Mat-Su officials consider nordic ski proposal

Posted: Monday, July 07, 2003

ANCHORAGE (AP) Matanuska-Susitna Borough officials are polishing a proposal to build a nordic ski center in the foothills of the Talkeetna Mountains near Hatcher Pass.

If voters approve a $150,000 bond for seed money this fall, the project could begin to take shape next spring.

''We'll start with a small day-use area and a series of trails, but we definitely want to end up with a world-class facility like Kincaid'' in Anchorage, said Ron Swanson, the borough's director of community development.

The borough for years has tried to sell developers on building a downhill ski resort at Hatcher Pass, but that project has never taken off. The nordic center would be developed independently, Swanson and other people said, but could be linked by trails to the downhill resort, if it is ever built.
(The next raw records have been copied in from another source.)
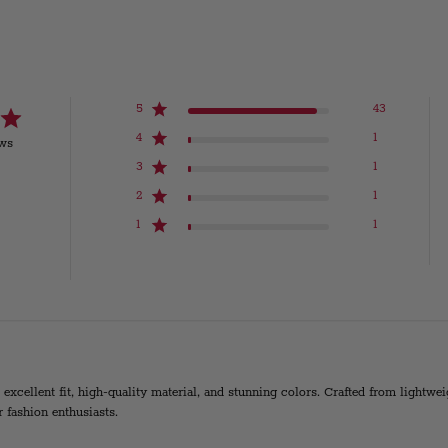
5
43
4
1
ews
3
1
2
1
1
1
s excellent fit, high-quality material, and stunning colors. Crafted from lightw
r fashion enthusiasts.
Hundreds of Anchorage skiers got a taste of the Talkeetnas last winter when scarce snow sent high school athletes to Hatcher Pass to train.

A borough online survey also indicated interest. More than 25 percent said they would ski Hatcher Pass six to 10 times a month if Anchorage did not have good snow. About half said they would make the trip one to five times even when the trails were freshly groomed.

''I think it would be a huge asset,'' said Ja Dorris, an Anchorage resident who teaches at Chugiak High School and coaches for the Eagle River Nordic Training Center. ''It seems to have more dependable snow, and it's not very far away.''

Jim Turner, a former borough assembly member, was part of a group that sued the borough to block ski resort development plans in 2001. Recently, Turner said he generally supports building a nordic center. But the center should reserve a corridor for snowmachiners to access popular sledding areas at Hatcher Pass, he said.

Turner also said governments should not operate recreational facilities. Many public facilities are poorly run and end up costing money, such as the Brett Memorial Ice Arena in Wasilla and Eagle Crest, Juneau's downhill ski area, he said.

''If the private sector could do it, I'd much rather, but I'm open to see what their proposals are,'' Turner said.

The entire project is expected to cost $500,000 to $750,000 and to be built over two years, according to Borough Manager John Duffy.